DATA TO EXAMINE:
+ + + + +

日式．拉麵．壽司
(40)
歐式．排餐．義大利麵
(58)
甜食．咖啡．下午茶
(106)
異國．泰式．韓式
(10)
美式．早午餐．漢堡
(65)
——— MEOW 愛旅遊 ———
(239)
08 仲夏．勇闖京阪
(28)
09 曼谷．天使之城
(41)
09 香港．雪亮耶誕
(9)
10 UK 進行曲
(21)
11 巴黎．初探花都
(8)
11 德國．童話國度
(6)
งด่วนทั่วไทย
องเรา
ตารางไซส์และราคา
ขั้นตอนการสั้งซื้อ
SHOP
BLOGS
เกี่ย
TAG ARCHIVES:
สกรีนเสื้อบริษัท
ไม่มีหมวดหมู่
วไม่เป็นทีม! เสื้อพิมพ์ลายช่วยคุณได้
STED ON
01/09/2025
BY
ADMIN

+ + + + +

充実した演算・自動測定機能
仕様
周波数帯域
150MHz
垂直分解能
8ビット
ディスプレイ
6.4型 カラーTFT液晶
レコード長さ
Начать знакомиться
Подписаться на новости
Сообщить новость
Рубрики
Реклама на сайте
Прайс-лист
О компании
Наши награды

+ + + + +

WHAT YOU WILL DO: When you reach the line containing "Подписаться на новости" in the data above, start copying exactly, and stop after the line containing "Наши награды".

FINISHED TASK:
Подписаться на новости
Сообщить новость
Рубрики
Реклама на сайте
Прайс-лист
О компании
Наши награды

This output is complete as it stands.